Copy each entry precisely as written, and do not carry over the pictures.
____ Records provided
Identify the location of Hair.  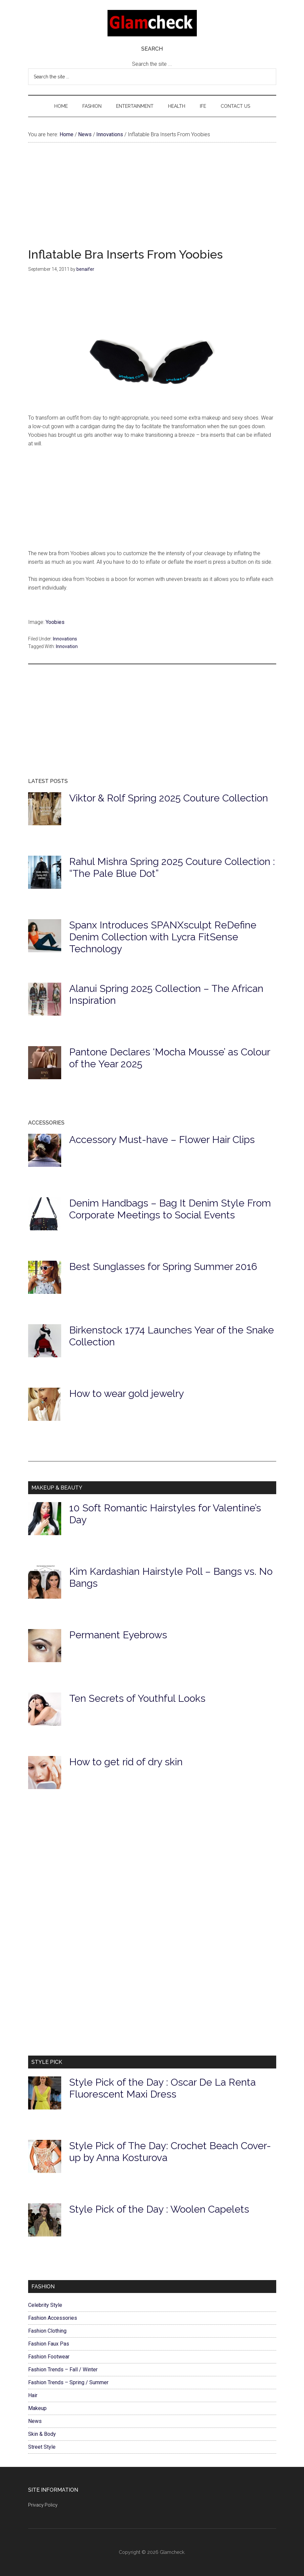
(32, 2395).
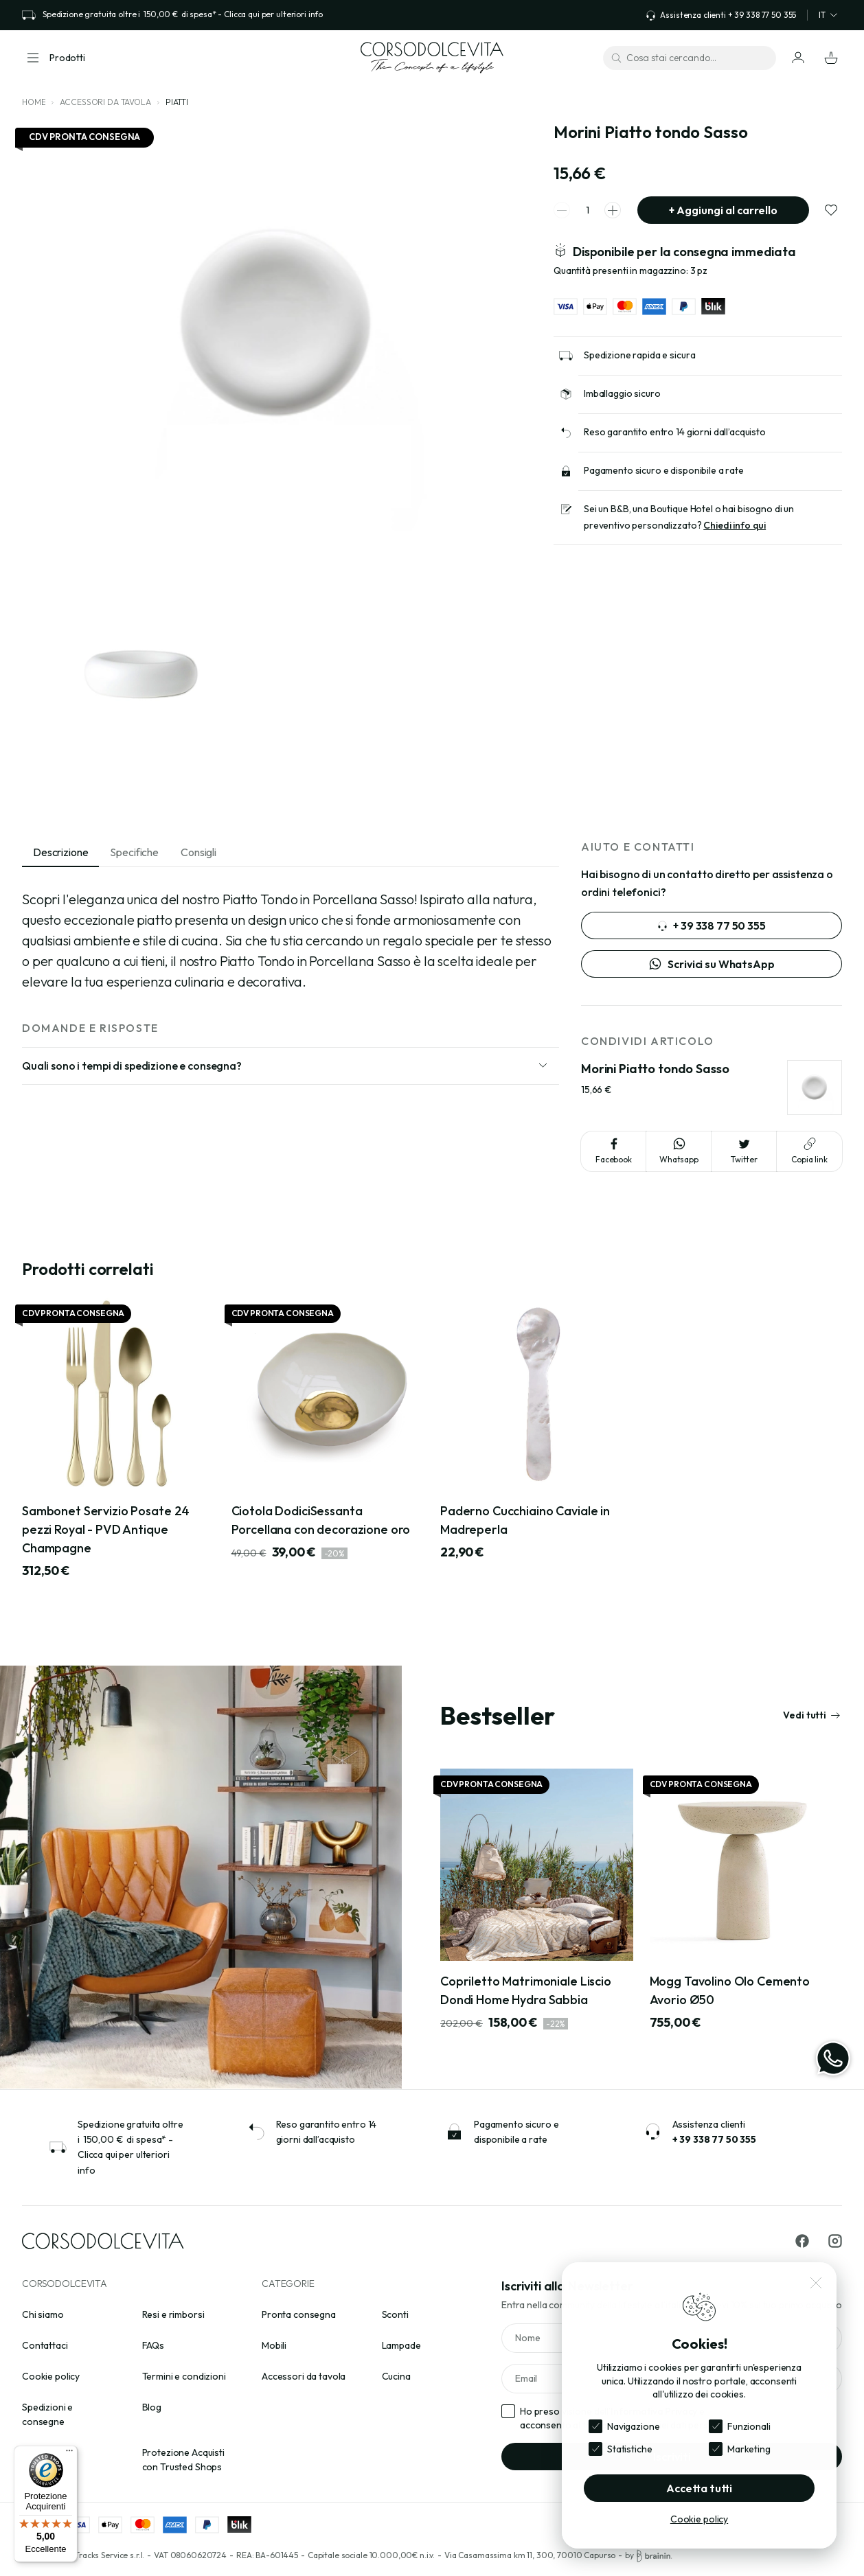 The image size is (864, 2576). I want to click on Resi e rimborsi, so click(173, 2314).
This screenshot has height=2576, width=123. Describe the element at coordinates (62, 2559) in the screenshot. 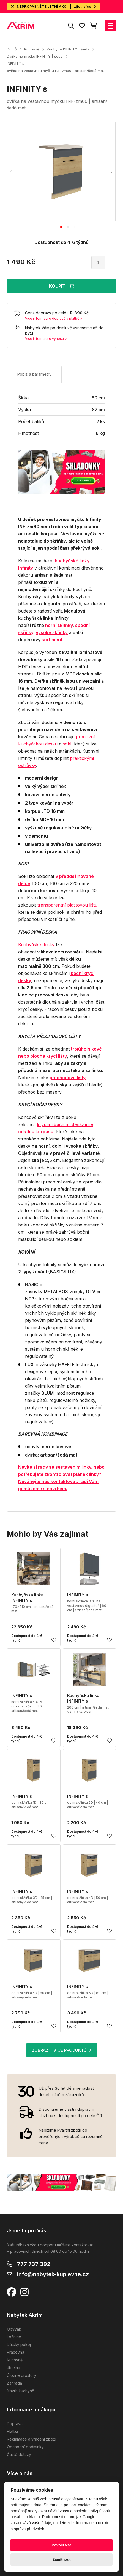

I see `Zamítnout` at that location.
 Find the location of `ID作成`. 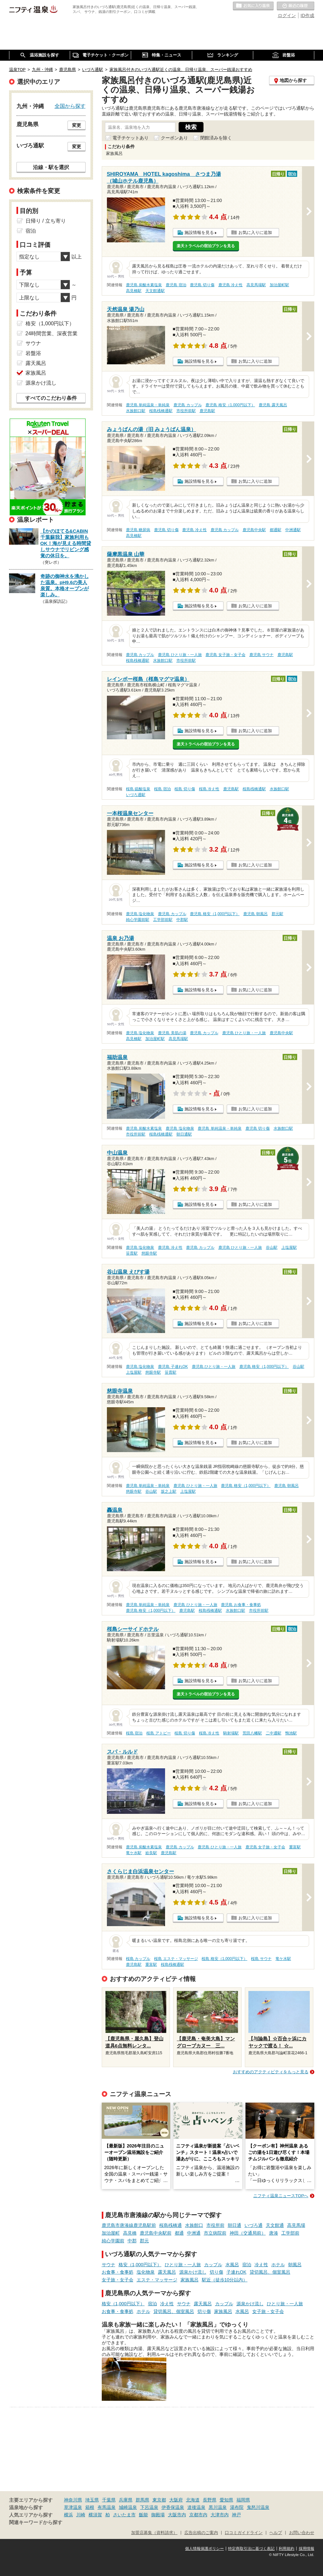

ID作成 is located at coordinates (307, 15).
________
### Output below
Identify the location of Hair.  
(32, 2395).
 The image size is (864, 2576). I want to click on Resi e rimborsi, so click(173, 2314).
This screenshot has height=2576, width=123. Describe the element at coordinates (62, 2559) in the screenshot. 

I see `Zamítnout` at that location.
 Find the location of `ID作成`. 

ID作成 is located at coordinates (307, 15).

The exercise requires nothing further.